1 horse power is approximately 750 watts = 0.75 kW. So 50kW = 66 horse power (an interestingly enough, an actual horse is capable of significantly more than 1 horse power for short bursts).

However, if you're running steam calcs in horse power then you're either a masochist who enjoys excruciating unit conversions in Imperial, or aren't familiar whatsoever in metric. Seriously, the Imperial units for thermodynamic work are painful. Do yourself a favour and do thermodynamic calcs in metric.

Boiler capacity is typically listed in kg/hr of steam at a particular service pressure. This equates to a

*full load* power. The boiler only boils off what it needs to in order to maintain the setpoint pressure. So if you can only condense 15kW of steam at your load, the boiler can only boil off that amount too.

There is also the whole condensate removal and return process which is critical to the performance of a steam system. I won't even begin to start that here.

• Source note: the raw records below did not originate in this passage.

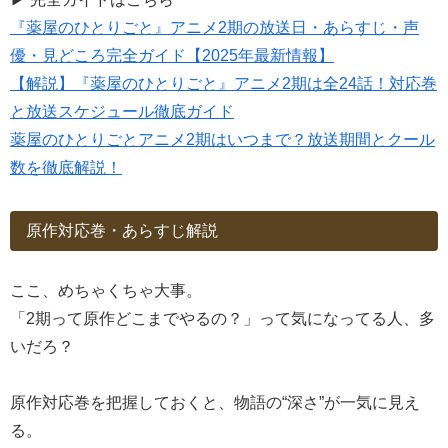
『薬屋のひとりごと』アニメ2期の放送日・あらすじ・声
優・見どころ完全ガイド【2025年最新情報】
【解説】『薬屋のひとりごと』アニメ2期は全24話！対応巻
と放送スケジュール徹底ガイド
薬屋のひとりごとアニメ2期はいつまで？放送期間とクール
数を徹底解説！
原作対応巻・あらすじ解説
ここ、めちゃくちゃ大事。
「2期って原作どこまでやるの？」って気になってる人、多
いだろ？
原作対応巻を把握しておくと、物語の“深さ”が一気に見え
る。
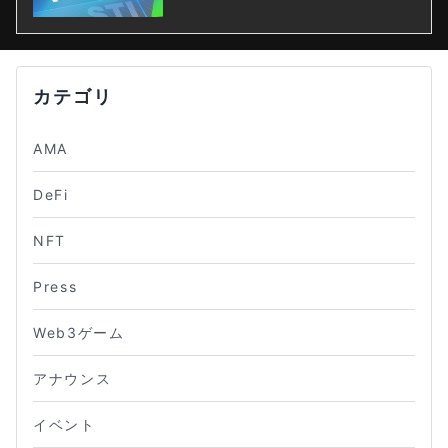
カテゴリ
AMA
DeFi
NFT
Press
Web3ゲーム
アナウンス
イベント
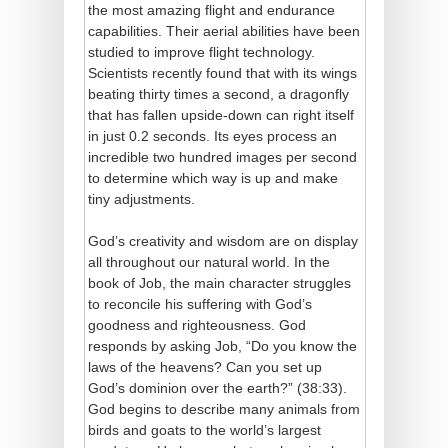
the most amazing flight and endurance
capabilities. Their aerial abilities have been
studied to improve flight technology.
Scientists recently found that with its wings
beating thirty times a second, a dragonfly
that has fallen upside-down can right itself
in just 0.2 seconds. Its eyes process an
incredible two hundred images per second
to determine which way is up and make
tiny adjustments.
God’s creativity and wisdom are on display
all throughout our natural world. In the
book of Job, the main character struggles
to reconcile his suffering with God’s
goodness and righteousness. God
responds by asking Job, “Do you know the
laws of the heavens? Can you set up
God’s dominion over the earth?” (38:33).
God begins to describe many animals from
birds and goats to the world’s largest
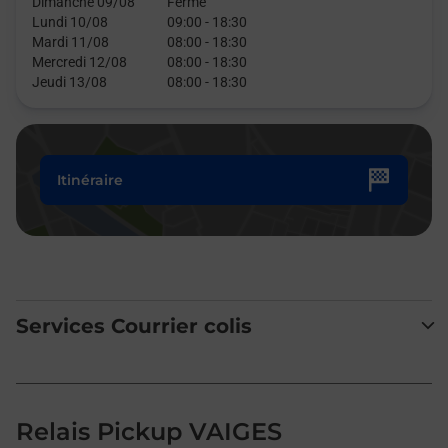
Dimanche 09/08
Fermé
Lundi 10/08
09:00
-
18:30
Mardi 11/08
08:00
-
18:30
Mercredi 12/08
08:00
-
18:30
Jeudi 13/08
08:00
-
18:30
Itinéraire
Services Courrier colis
Relais Pickup VAIGES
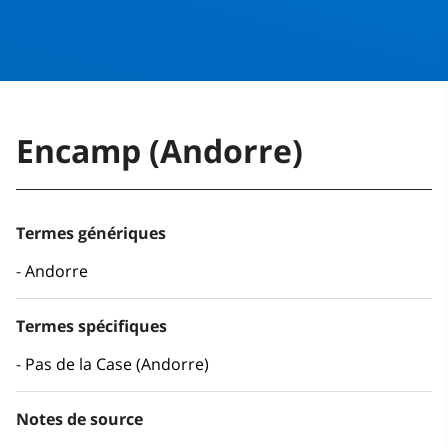
Encamp (Andorre)
Termes génériques
Andorre
Termes spécifiques
Pas de la Case (Andorre)
Notes de source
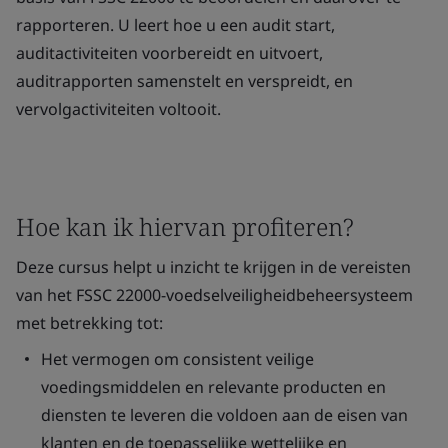
rapporteren. U leert hoe u een audit start,
auditactiviteiten voorbereidt en uitvoert,
auditrapporten samenstelt en verspreidt, en
vervolgactiviteiten voltooit.
Hoe kan ik hiervan profiteren?
Deze cursus helpt u inzicht te krijgen in de vereisten
van het FSSC 22000-voedselveiligheidbeheersysteem
met betrekking tot:
Het vermogen om consistent veilige
voedingsmiddelen en relevante producten en
diensten te leveren die voldoen aan de eisen van
klanten en de toepasselijke wettelijke en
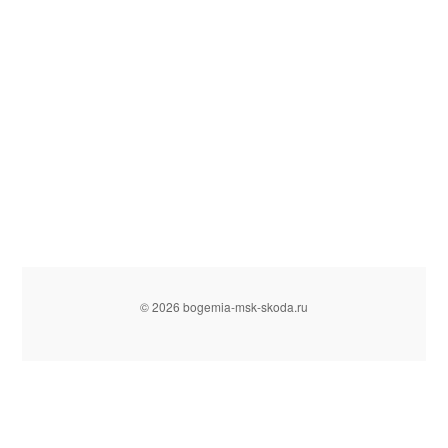
© 2026 bogemia-msk-skoda.ru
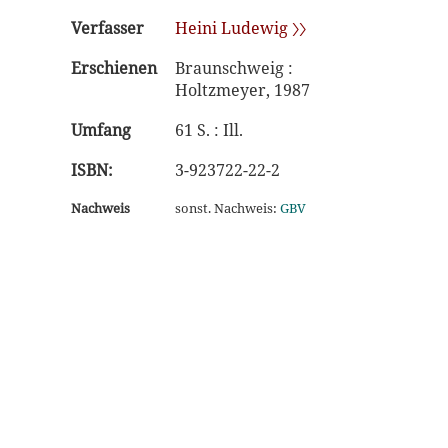
Verfasser
Heini Ludewig 〉〉
Erschienen
Braunschweig :
Holtzmeyer, 1987
Umfang
61 S. : Ill.
ISBN:
3-923722-22-2
Nachweis
sonst. Nachweis:
GBV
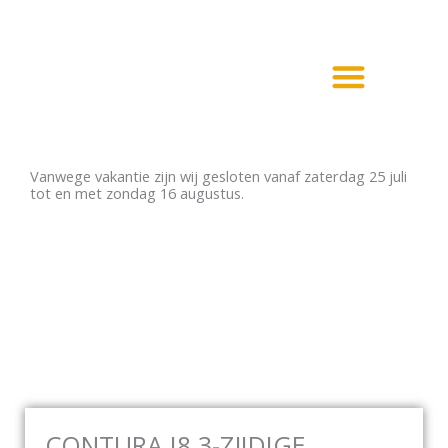
Ga
naar
de
inhoud
Haarden en Kachels
Elektrische haarden
Vanwege vakantie zijn wij gesloten vanaf zaterdag 25 juli
tot en met zondag 16 augustus.
CONTURA I8 3-ZJIDIGE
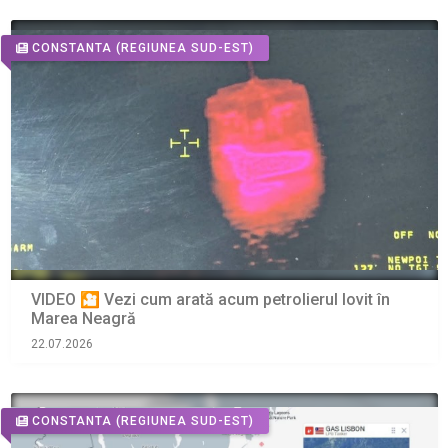
CONSTANTA
(REGIUNEA SUD-EST)
VIDEO 🎦 Vezi cum arată acum petrolierul lovit în
Marea Neagră
22.07.2026
CONSTANTA
(REGIUNEA SUD-EST)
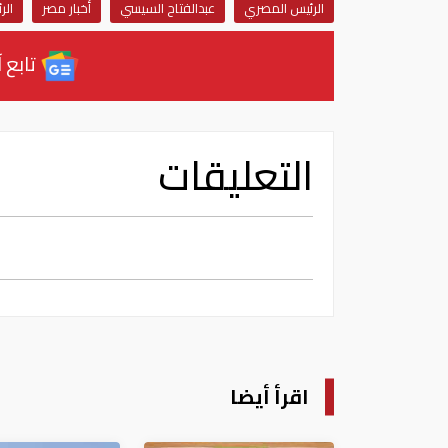
الرئيس المصري
عبدالفتاح السيسي
أخبار مصر
الر
تابع آ
التعليقات
اقرأ أيضا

So, typical process to size a boiler is as follows:

- Work out your
*connected loads . *Bear in mind that with saturated steam, temperature is proportional to pressure (which is actually the reason why steam is so bloody useful). So, you need to keep in mind not just the kW of your load, but also the pressure. Lower pressure steam needs larger pipework (lower density, kinda like high voltage electricity) and visa versa, so forgetting to understand your delivery pressure will screw you.
- Work out the sequencing of your connected loads. It is very rare for everything to be running full load simultaneously.
- Convert all kW values to pressure and mass flow rate (otherwise you can't size pipework)
- Determine your
*peak, average and minimum demand *in kg/hr at boiler discharge pressure.
- Boilers have to be sized on worst case, ie peak demand +10%. Accidentally blowing out your boiler will be a rude expensive shock. If your peak is significantly higher than average, you may wish to revisit step 2.